Role of driver alterations and genomic complexity in prostate cancer metastasis to LNs

As shown in Fig. 1, established early oncogenic driver alterations including ERG gene fusions as well as FOXA1, CDK12, and SPOP mutations were typically present in both the primary tumor and LN metastatic foci. The presence of multiple such alterations within three patients in our cohort (Fig. 2 and S7) suggests the possibility of tumor multiclonality – a well-established concept in prostate cancer5,6,9. Importantly, in these patients, NGS analyses only showed evidence of a single early oncogenic driver in the LN metastases, supporting the monoclonal theory of metastatic prostate cancer (see below). Additionally, our analyses revealed substantial intratumoral heterogeneity across the sampled primary tumor regions, including TP53 mutations and genomic complexity.

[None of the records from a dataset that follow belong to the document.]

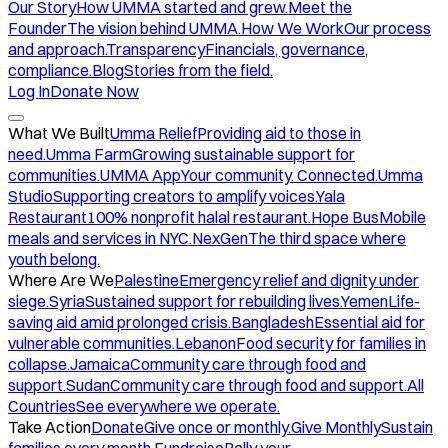
Our Story
How UMMA started and grew.
Meet the
Founder
The vision behind UMMA.
How We Work
Our process
and approach.
Transparency
Financials, governance,
compliance.
Blog
Stories from the field.
Log In
Donate Now
What We Built
Umma Relief
Providing aid to those in
need.
Umma Farm
Growing sustainable support for
communities.
UMMA App
Your community. Connected.
Umma
Studio
Supporting creators to amplify voices.
Yala
Restaurant
100% nonprofit halal restaurant.
Hope Bus
Mobile
meals and services in NYC.
NexGen
The third space where
youth belong.
Where Are We
Palestine
Emergency relief and dignity under
siege.
Syria
Sustained support for rebuilding lives.
Yemen
Life-
saving aid amid prolonged crisis.
Bangladesh
Essential aid for
vulnerable communities.
Lebanon
Food security for families in
collapse.
Jamaica
Community care through food and
support.
Sudan
Community care through food and support.
All
Countries
See everywhere we operate.
Take Action
Donate
Give once or monthly.
Give Monthly
Sustain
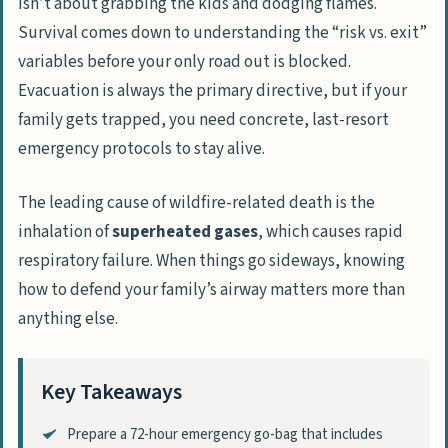
isn’t about grabbing the kids and dodging flames.
Survival comes down to understanding the “risk vs. exit”
variables before your only road out is blocked.
Evacuation is always the primary directive, but if your
family gets trapped, you need concrete, last-resort
emergency protocols to stay alive.
The leading cause of wildfire-related death is the
inhalation of
superheated gases
, which causes rapid
respiratory failure. When things go sideways, knowing
how to defend your family’s airway matters more than
anything else.
Key Takeaways
Prepare a 72-hour emergency go-bag that includes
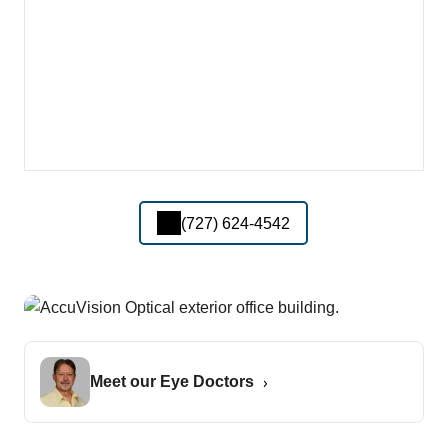
(727) 624-4542
Meet our Eye Doctors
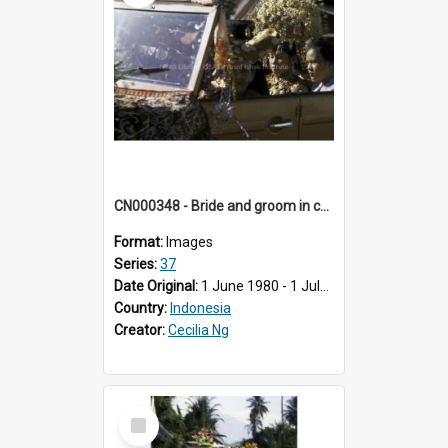
CN000348 - Bride and groom in car procession.
Format:
Images
Series:
37
Date Original:
1 June 1980 - 1 July 1980
Country:
Indonesia
Creator:
Cecilia Ng
Select
Item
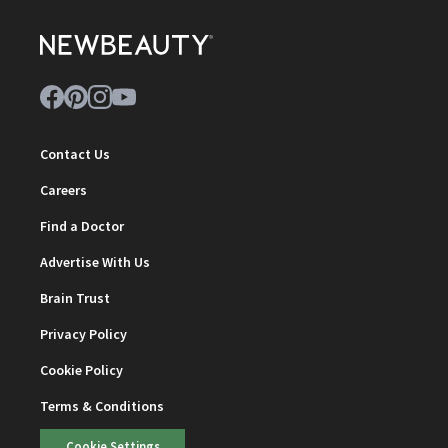
Contact Us
Careers
Find a Doctor
Advertise With Us
Brain Trust
Privacy Policy
Cookie Policy
Terms & Conditions
Cookie Settings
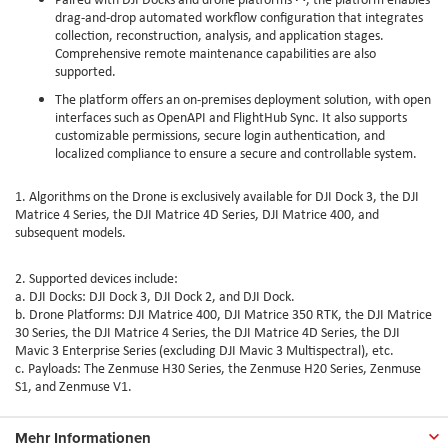
drag-and-drop automated workflow configuration that integrates
collection, reconstruction, analysis, and application stages.
Comprehensive remote maintenance capabilities are also
supported.
The platform offers an on-premises deployment solution, with open
interfaces such as OpenAPI and FlightHub Sync. It also supports
customizable permissions, secure login authentication, and
localized compliance to ensure a secure and controllable system.
1. Algorithms on the Drone is exclusively available for DJI Dock 3, the DJI
Matrice 4 Series, the DJI Matrice 4D Series, DJI Matrice 400, and
subsequent models.
2. Supported devices include:
a. DJI Docks: DJI Dock 3, DJI Dock 2, and DJI Dock.
b. Drone Platforms: DJI Matrice 400, DJI Matrice 350 RTK, the DJI Matrice
30 Series, the DJI Matrice 4 Series, the DJI Matrice 4D Series, the DJI
Mavic 3 Enterprise Series (excluding DJI Mavic 3 Multispectral), etc.
c. Payloads: The Zenmuse H30 Series, the Zenmuse H20 Series, Zenmuse
S1, and Zenmuse V1.
Mehr Informationen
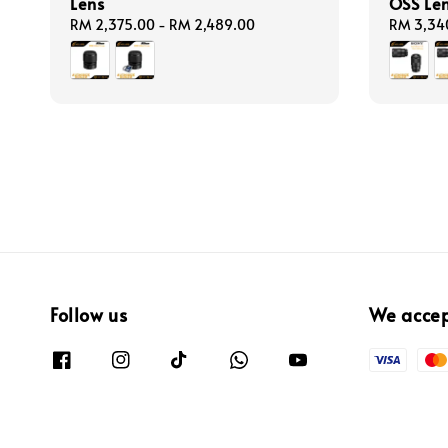
Lens
OSS Le
Regular
RM 2,375.00
-
RM 2,489.00
Regular
RM 3,34
price
price
Follow us
We acce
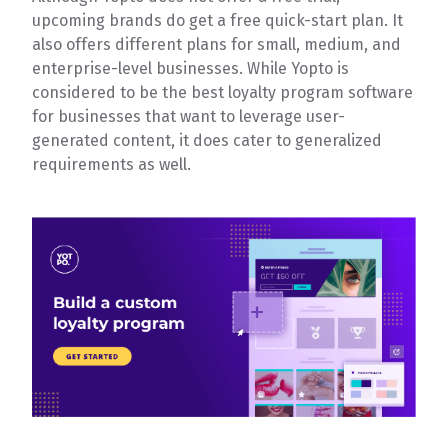
upcoming brands do get a free quick-start plan. It
also offers different plans for small, medium, and
enterprise-level businesses. While Yopto is
considered to be the best loyalty program software
for businesses that want to leverage user-
generated content, it does cater to generalized
requirements as well.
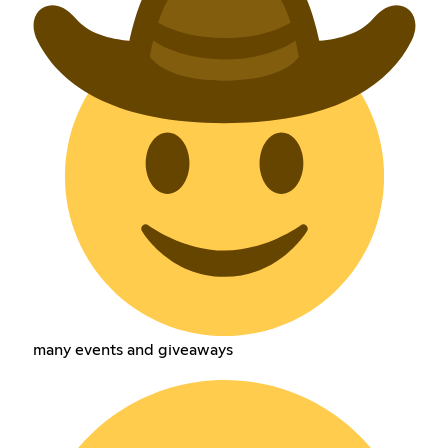
many events and giveaways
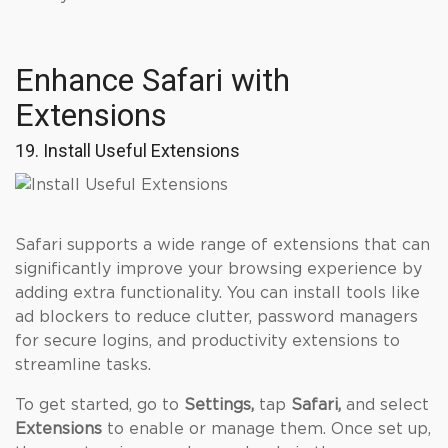
Enhance Safari with
Extensions
19. Install Useful Extensions
Safari supports a wide range of extensions that can
significantly improve your browsing experience by
adding extra functionality. You can install tools like
ad blockers to reduce clutter, password managers
for secure logins, and productivity extensions to
streamline tasks.
To get started, go to
Settings,
tap
Safari,
and
select
Extensions
to enable or manage them. Once set up,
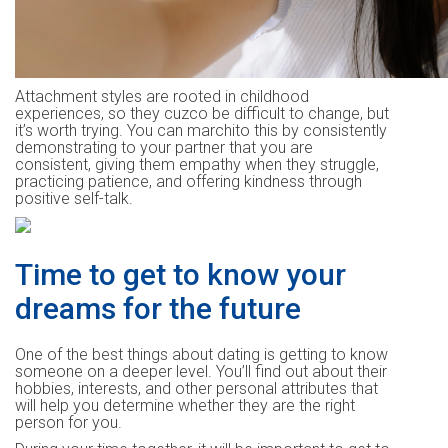
Attachment styles are rooted in childhood
experiences, so they cuzco be difficult to change, but
it’s worth trying. You can marchito this by consistently
demonstrating to your partner that you are
consistent, giving them empathy when they struggle,
practicing patience, and offering kindness through
positive self-talk.
Time to get to know your
dreams for the future
One of the best things about dating is getting to know
someone on a deeper level. You’ll find out about their
hobbies, interests, and other personal attributes that
will help you determine whether they are the right
person for you.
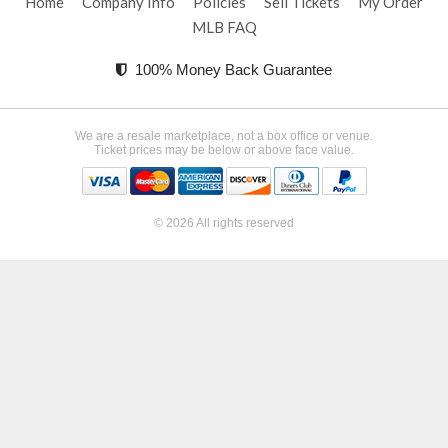
Home
Company Info
Policies
Sell Tickets
My Order
MLB FAQ
100% Money Back Guarantee
We are a resale marketplace, not a box office or venue.
Ticket prices may be below or above face value.
© 2026 All rights reserved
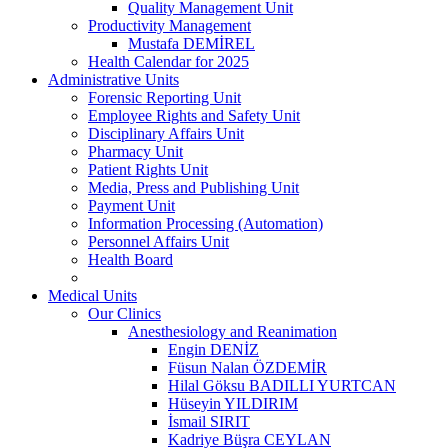
Quality Management Unit
Productivity Management
Mustafa DEMİREL
Health Calendar for 2025
Administrative Units
Forensic Reporting Unit
Employee Rights and Safety Unit
Disciplinary Affairs Unit
Pharmacy Unit
Patient Rights Unit
Media, Press and Publishing Unit
Payment Unit
Information Processing (Automation)
Personnel Affairs Unit
Health Board
Medical Units
Our Clinics
Anesthesiology and Reanimation
Engin DENİZ
Füsun Nalan ÖZDEMİR
Hilal Göksu BADILLI YURTCAN
Hüseyin YILDIRIM
İsmail SIRIT
Kadriye Büşra CEYLAN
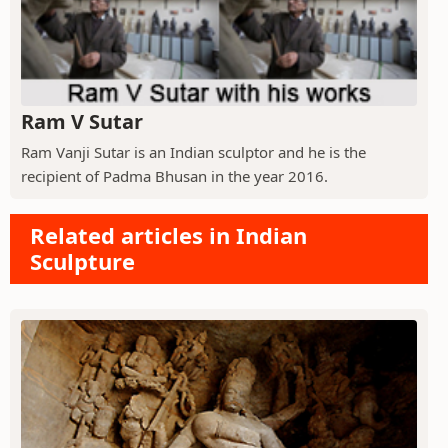
Ram V Sutar
Ram Vanji Sutar is an Indian sculptor and he is the
recipient of Padma Bhusan in the year 2016.
Related articles in Indian
Sculpture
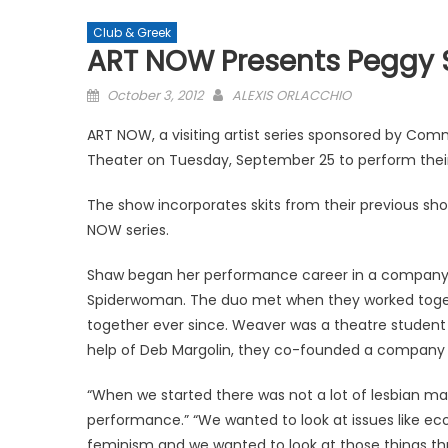
Club & Greek
ART NOW Presents Peggy 
Posted
October 3, 2012
ALEXIS ORLACCHIO
on
ART NOW, a visiting artist series sponsored by 
Theater on Tuesday, September 25 to perform their o
The show incorporates skits from their previous show
NOW series.
Shaw began her performance career in a company
Spiderwoman. The duo met when they worked toge
together ever since. Weaver was a theatre student a
help of Deb Margolin, they co-founded a company cal
“When we started there was not a lot of lesbian mate
performance.” “We wanted to look at issues like e
feminism and we wanted to look at those things th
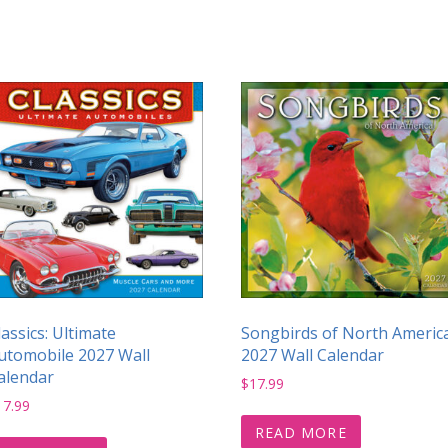
lassics: Ultimate
Songbirds of North Americ
utomobile 2027 Wall
2027 Wall Calendar
alendar
$
17.99
17.99
READ MORE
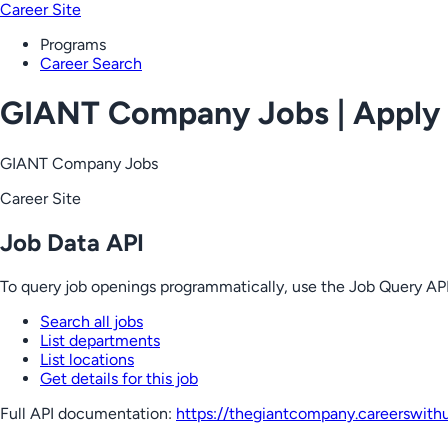
Career Site
Programs
Career Search
GIANT Company Jobs | Apply
GIANT Company Jobs
Career Site
Job Data API
To query job openings programmatically, use the Job Query API
Search all jobs
List departments
List locations
Get details for this job
Full API documentation:
https://thegiantcompany.careerswith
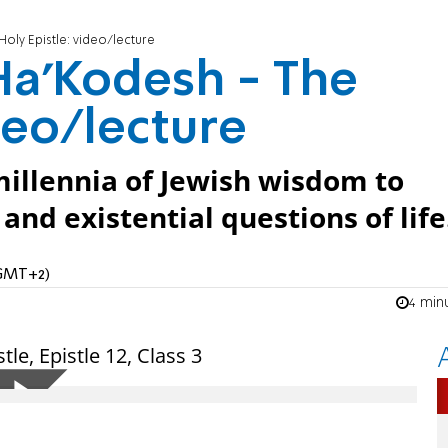
oly Epistle: video/lecture
Ha’Kodesh - The
deo/lecture
illennia of Jewish wisdom to
nd existential questions of life
(GMT+2)
4 min
le, Epistle 12, Class 3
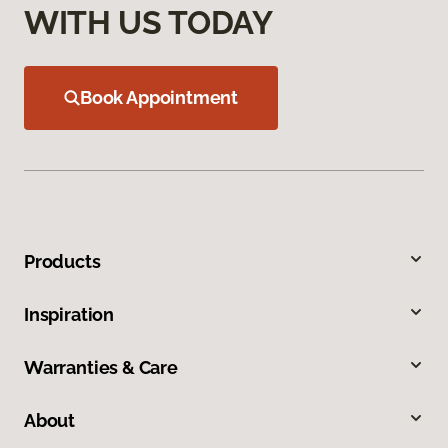
WITH US TODAY
Book Appointment
Products
Inspiration
Warranties & Care
About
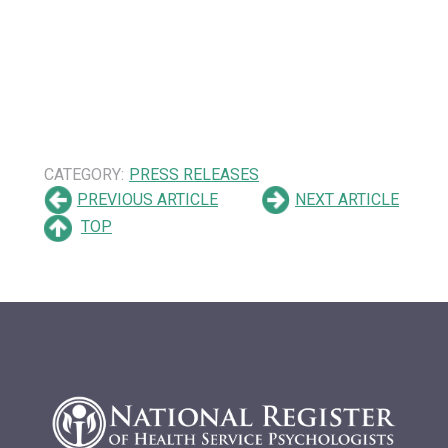
CATEGORY:
PRESS RELEASES
PREVIOUS ARTICLE
NEXT ARTICLE
TOP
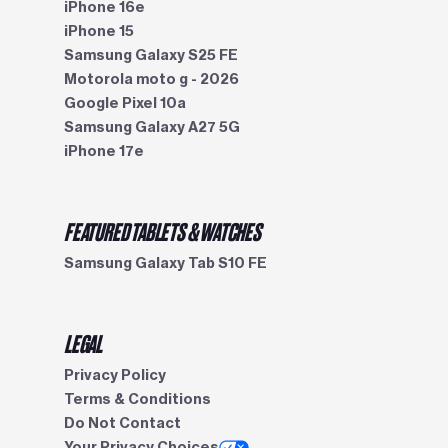
iPhone 16e
iPhone 15
Samsung Galaxy S25 FE
Motorola moto g - 2026
Google Pixel 10a
Samsung Galaxy A27 5G
iPhone 17e
FEATURED TABLETS & WATCHES
Samsung Galaxy Tab S10 FE
LEGAL
Privacy Policy
Terms & Conditions
Do Not Contact
Your Privacy Choices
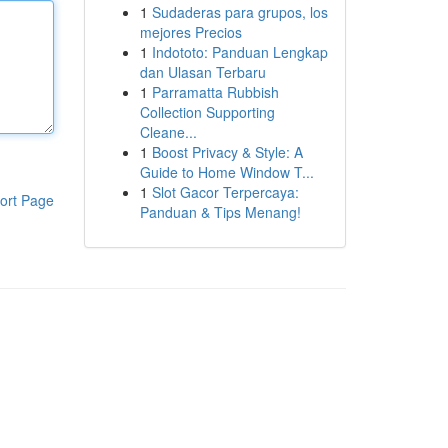
1
Sudaderas para grupos, los
mejores Precios
1
Indototo: Panduan Lengkap
dan Ulasan Terbaru
1
Parramatta Rubbish
Collection Supporting
Cleane...
1
Boost Privacy & Style: A
Guide to Home Window T...
1
Slot Gacor Terpercaya:
ort Page
Panduan & Tips Menang!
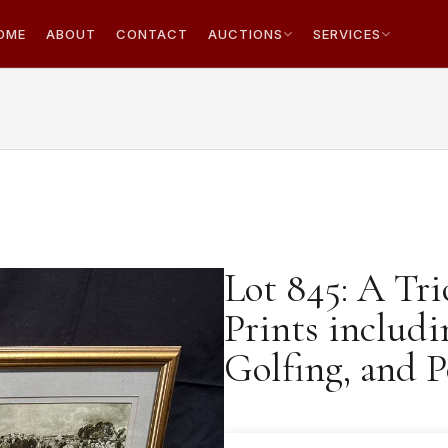
OME
ABOUT
CONTACT
AUCTIONS
SERVICES
Lot 845: A Tri
Prints includ
Golfing, and P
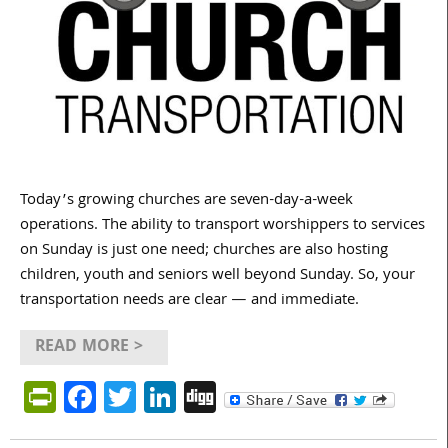
Today’s growing churches are seven-day-a-week
operations. The ability to transport worshippers to services
on Sunday is just one need; churches are also hosting
children, youth and seniors well beyond Sunday. So, your
transportation needs are clear — and immediate.
READ MORE >
PrintFriendly
Facebook
Twitter
LinkedIn
Digg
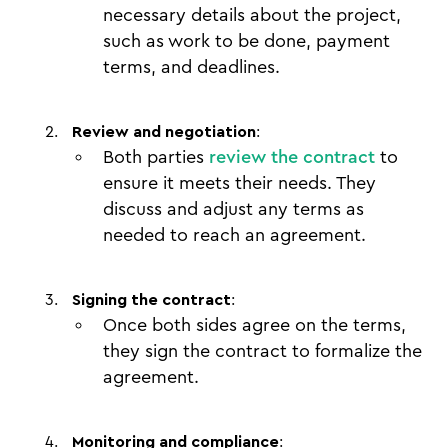
necessary details about the project,
such as work to be done, payment
terms, and deadlines.
Review and negotiation
:
Both parties
review the contract
to
ensure it meets their needs. They
discuss and adjust any terms as
needed to reach an agreement.
Signing the contract
:
Once both sides agree on the terms,
they sign the contract to formalize the
agreement.
Monitoring and compliance
:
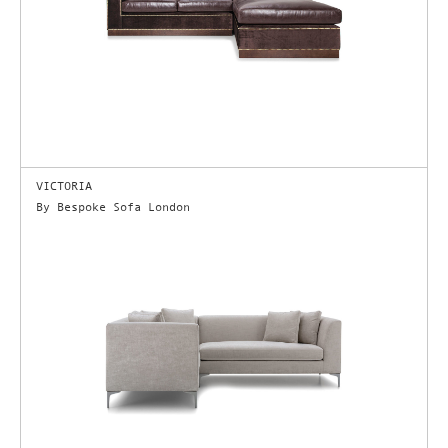
VICTORIA
By Bespoke Sofa London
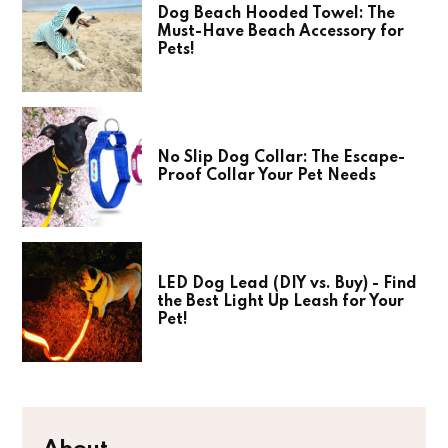
Dog Beach Hooded Towel: The
Must-Have Beach Accessory for
Pets!
No Slip Dog Collar: The Escape-
Proof Collar Your Pet Needs
LED Dog Lead (DIY vs. Buy) - Find
the Best Light Up Leash for Your
Pet!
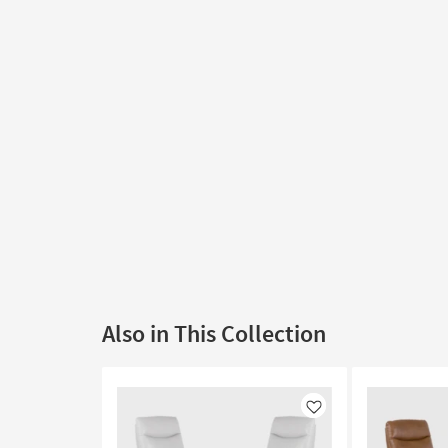
Also in This Collection
Like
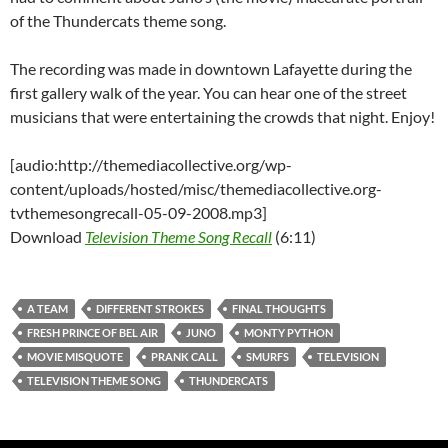
of the Thundercats theme song.
The recording was made in downtown Lafayette during the
first gallery walk of the year. You can hear one of the street
musicians that were entertaining the crowds that night. Enjoy!
[audio:http://themediacollective.org/wp-
content/uploads/hosted/misc/themediacollective.org-
tvthemesongrecall-05-09-2008.mp3]
Download
Television Theme Song Recall
(6:11)
A TEAM
DIFFERENT STROKES
FINAL THOUGHTS
FRESH PRINCE OF BEL AIR
JUNO
MONTY PYTHON
MOVIE MISQUOTE
PRANK CALL
SMURFS
TELEVISION
TELEVISION THEME SONG
THUNDERCATS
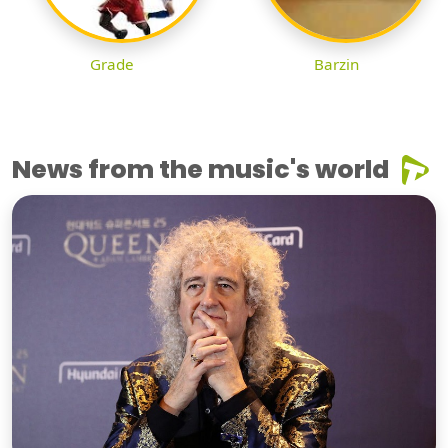
Grade
Barzin
News from the music's world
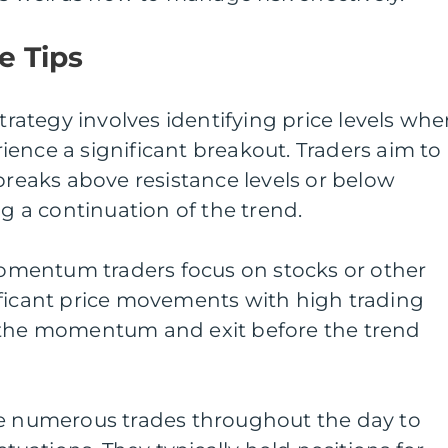
e Tips
strategy involves identifying price levels whe
erience a significant breakout. Traders aim to
 breaks above resistance levels or below
ng a continuation of the trend.
mentum traders focus on stocks or other
ificant price movements with high trading
 the momentum and exit before the trend
ke numerous trades throughout the day to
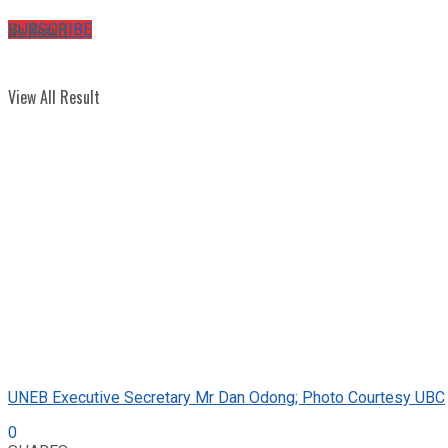
No Result
SUBSCRIBE
View All Result
UNEB Executive Secretary Mr Dan Odong; Photo Courtesy UBC
0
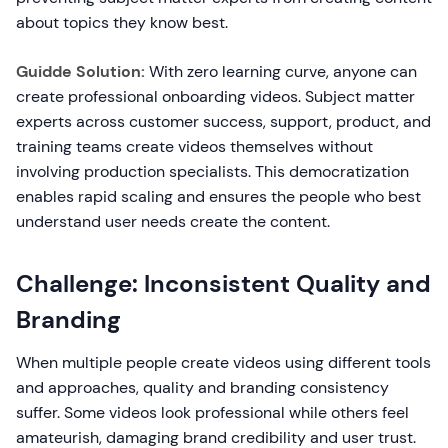
about topics they know best.
Guidde Solution:
With zero learning curve, anyone can
create professional onboarding videos. Subject matter
experts across customer success, support, product, and
training teams create videos themselves without
involving production specialists. This democratization
enables rapid scaling and ensures the people who best
understand user needs create the content.
Challenge: Inconsistent Quality and
Branding
When multiple people create videos using different tools
and approaches, quality and branding consistency
suffer. Some videos look professional while others feel
amateurish, damaging brand credibility and user trust.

Intriguingly, although TP53 mutations were identified in multiple primary tumor regions from two patients (#1 and #40, Fig. 2 and S10), this mutation was only observed in the LN metastatic foci from patient #1. Conversely, TP53 mutations were detected only in the LN metastatic foci from two other patients (#4 and #30, Fig. S5 and S6). Regardless, these data suggest that TP53 mutations may be associated with metastatic progression of primary prostate cancer.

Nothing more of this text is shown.